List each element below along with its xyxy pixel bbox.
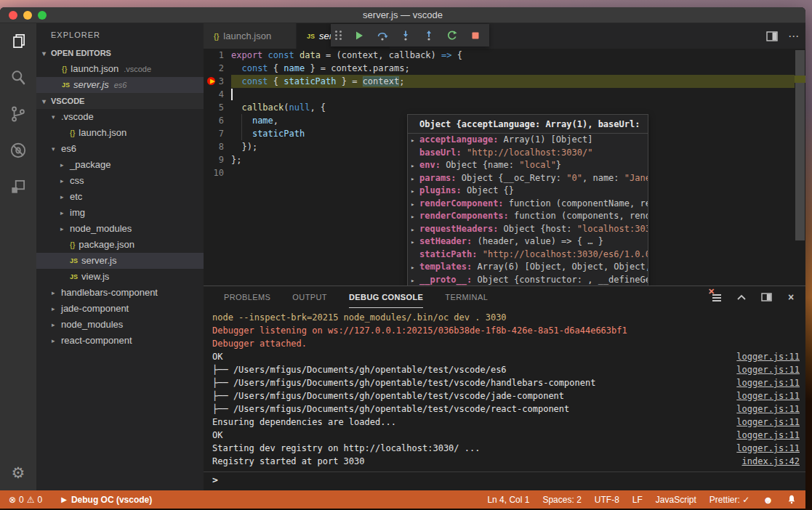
property-value: Object {} bbox=[467, 185, 514, 195]
popup-property-row[interactable]: ▸plugins: Object {} bbox=[408, 185, 648, 198]
property-value: "0" bbox=[566, 173, 582, 183]
explorer-sidebar: EXPLORER ▾OPEN EDITORS {}launch.json.vsc… bbox=[36, 23, 204, 490]
tree-item[interactable]: {}launch.json bbox=[36, 125, 204, 141]
tree-item[interactable]: JSserver.js bbox=[36, 253, 204, 269]
js-file-icon: JS bbox=[70, 253, 78, 269]
more-actions-icon[interactable]: ⋯ bbox=[788, 30, 800, 43]
popup-property-row[interactable]: ▸requestHeaders: Object {host: "localhos… bbox=[408, 223, 648, 236]
open-editor-item[interactable]: JSserver.jses6 bbox=[36, 77, 204, 93]
search-icon[interactable] bbox=[0, 60, 36, 96]
console-source-link[interactable]: logger.js:11 bbox=[736, 376, 800, 389]
source-control-icon[interactable] bbox=[0, 96, 36, 132]
popup-property-row[interactable]: ▸__proto__: Object {constructor: , __def… bbox=[408, 274, 648, 286]
popup-property-row[interactable]: ▸templates: Array(6) [Object, Object, Ob… bbox=[408, 261, 648, 274]
maximize-panel-icon[interactable] bbox=[736, 291, 747, 303]
open-editors-list: {}launch.json.vscodeJSserver.jses6 bbox=[36, 61, 204, 93]
tree-item[interactable]: ▸node_modules bbox=[36, 221, 204, 237]
code-line[interactable]: 4 bbox=[204, 88, 805, 101]
code-token: } = bbox=[337, 76, 363, 86]
move-panel-icon[interactable] bbox=[760, 291, 772, 303]
debug-status[interactable]: ▶ Debug OC (vscode) bbox=[57, 490, 156, 509]
continue-button[interactable] bbox=[350, 26, 369, 45]
line-number: 3 bbox=[204, 75, 224, 88]
code-editor[interactable]: 1export const data = (context, callback)… bbox=[204, 49, 805, 286]
editor-scrollbar[interactable] bbox=[795, 49, 805, 286]
problems-status[interactable]: ⊗ 0 ⚠ 0 bbox=[4, 490, 47, 509]
console-source-link[interactable]: logger.js:11 bbox=[736, 442, 800, 455]
encoding-status[interactable]: UTF-8 bbox=[590, 490, 624, 509]
close-panel-icon[interactable]: × bbox=[785, 291, 797, 303]
tree-item[interactable]: ▾es6 bbox=[36, 141, 204, 157]
popup-property-row[interactable]: ▸renderComponent: function (componentNam… bbox=[408, 198, 648, 211]
indentation-status[interactable]: Spaces: 2 bbox=[538, 490, 585, 509]
folder-section-header[interactable]: ▾VSCODE bbox=[36, 93, 204, 109]
expand-arrow-icon: ▸ bbox=[411, 160, 419, 172]
explorer-icon[interactable] bbox=[0, 23, 36, 60]
console-source-link[interactable]: logger.js:11 bbox=[736, 402, 800, 416]
stop-button[interactable] bbox=[466, 26, 485, 45]
code-token: { bbox=[268, 63, 284, 73]
eol-status[interactable]: LF bbox=[628, 490, 647, 509]
folder-twistie-icon: ▸ bbox=[60, 189, 70, 205]
code-line[interactable]: 1export const data = (context, callback)… bbox=[204, 49, 805, 62]
json-file-icon: {} bbox=[70, 125, 75, 141]
settings-gear-icon[interactable]: ⚙ bbox=[0, 464, 36, 482]
debug-console-output: node --inspect-brk=20215 node_modules/.b… bbox=[212, 311, 800, 471]
panel-tab-output[interactable]: OUTPUT bbox=[292, 286, 327, 308]
split-editor-icon[interactable] bbox=[766, 31, 778, 41]
console-source-link[interactable]: index.js:42 bbox=[742, 455, 800, 468]
tree-item[interactable]: ▸img bbox=[36, 205, 204, 221]
step-over-button[interactable] bbox=[373, 26, 392, 45]
step-into-button[interactable] bbox=[396, 26, 415, 45]
cursor-position-status[interactable]: Ln 4, Col 1 bbox=[483, 490, 534, 509]
console-source-link[interactable]: logger.js:11 bbox=[736, 429, 800, 442]
console-source-link[interactable]: logger.js:11 bbox=[736, 389, 800, 402]
popup-property-row[interactable]: ▸env: Object {name: "local"} bbox=[408, 159, 648, 172]
feedback-smiley-icon[interactable]: ☻ bbox=[758, 490, 778, 509]
tree-item[interactable]: ▸node_modules bbox=[36, 317, 204, 333]
popup-property-row[interactable]: staticPath: "http://localhost:3030/es6/1… bbox=[408, 248, 648, 262]
tree-item[interactable]: ▾.vscode bbox=[36, 109, 204, 125]
code-line[interactable]: 5 callback(null, { bbox=[204, 101, 805, 114]
panel-tab-problems[interactable]: PROBLEMS bbox=[224, 286, 270, 308]
console-source-link[interactable]: logger.js:11 bbox=[736, 416, 800, 429]
step-out-button[interactable] bbox=[419, 26, 438, 45]
console-line: Registry started at port 3030index.js:42 bbox=[212, 455, 800, 468]
open-editor-item[interactable]: {}launch.json.vscode bbox=[36, 61, 204, 77]
tree-item[interactable]: ▸jade-component bbox=[36, 301, 204, 317]
debug-console-input[interactable]: > bbox=[204, 471, 805, 490]
popup-property-row[interactable]: ▸setHeader: (header, value) => { … } bbox=[408, 235, 648, 248]
toolbar-drag-handle[interactable] bbox=[335, 29, 345, 42]
tree-item[interactable]: ▸_package bbox=[36, 157, 204, 173]
panel-tab-terminal[interactable]: TERMINAL bbox=[445, 286, 488, 308]
clear-console-icon[interactable]: ✕ bbox=[711, 291, 723, 303]
tree-item[interactable]: ▸etc bbox=[36, 189, 204, 205]
tab-launch-json[interactable]: {} launch.json bbox=[204, 23, 297, 49]
property-value: "local" bbox=[519, 160, 556, 170]
tree-item[interactable]: ▸css bbox=[36, 173, 204, 189]
tree-item[interactable]: ▸react-component bbox=[36, 333, 204, 349]
tree-item[interactable]: {}package.json bbox=[36, 237, 204, 253]
language-status[interactable]: JavaScript bbox=[651, 490, 701, 509]
open-editors-header[interactable]: ▾OPEN EDITORS bbox=[36, 45, 204, 61]
desktop-background: server.js — vscode ⚙ bbox=[0, 0, 812, 510]
panel-tab-debug-console[interactable]: DEBUG CONSOLE bbox=[349, 286, 423, 308]
extensions-icon[interactable] bbox=[0, 169, 36, 205]
popup-property-row[interactable]: ▸params: Object {__oc_Retry: "0", name: … bbox=[408, 172, 648, 185]
popup-property-row[interactable]: ▸renderComponents: function (components,… bbox=[408, 210, 648, 223]
debug-icon[interactable] bbox=[0, 132, 36, 169]
notifications-bell-icon[interactable] bbox=[782, 490, 801, 509]
tree-item-label: .vscode bbox=[61, 109, 94, 125]
tree-item[interactable]: JSview.js bbox=[36, 269, 204, 285]
popup-property-row[interactable]: ▸acceptLanguage: Array(1) [Object] bbox=[408, 134, 648, 147]
code-line[interactable]: ▶3 const { staticPath } = context; bbox=[204, 75, 805, 88]
popup-property-row[interactable]: baseUrl: "http://localhost:3030/" bbox=[408, 147, 648, 160]
code-line[interactable]: 2 const { name } = context.params; bbox=[204, 62, 805, 75]
console-source-link[interactable]: logger.js:11 bbox=[736, 350, 800, 363]
property-name: requestHeaders: bbox=[419, 224, 504, 234]
restart-button[interactable] bbox=[443, 26, 462, 45]
console-source-link[interactable]: logger.js:11 bbox=[736, 363, 800, 376]
prettier-status[interactable]: Prettier: ✓ bbox=[705, 490, 754, 509]
tree-item[interactable]: ▸handlebars-component bbox=[36, 285, 204, 301]
error-icon: ⊗ bbox=[9, 495, 16, 505]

BRIEF →
Which lines in the records above hold the string "panel"? Copy each of them.

RESPONSE →
maximize-panel-icon[interactable] bbox=[736, 291, 747, 303]
move-panel-icon[interactable] bbox=[760, 291, 772, 303]
close-panel-icon[interactable]: × bbox=[785, 291, 797, 303]
panel-tab-output[interactable]: OUTPUT bbox=[292, 286, 327, 308]
panel-tab-problems[interactable]: PROBLEMS bbox=[224, 286, 270, 308]
panel-tab-terminal[interactable]: TERMINAL bbox=[445, 286, 488, 308]
panel-tab-debug-console[interactable]: DEBUG CONSOLE bbox=[349, 286, 423, 308]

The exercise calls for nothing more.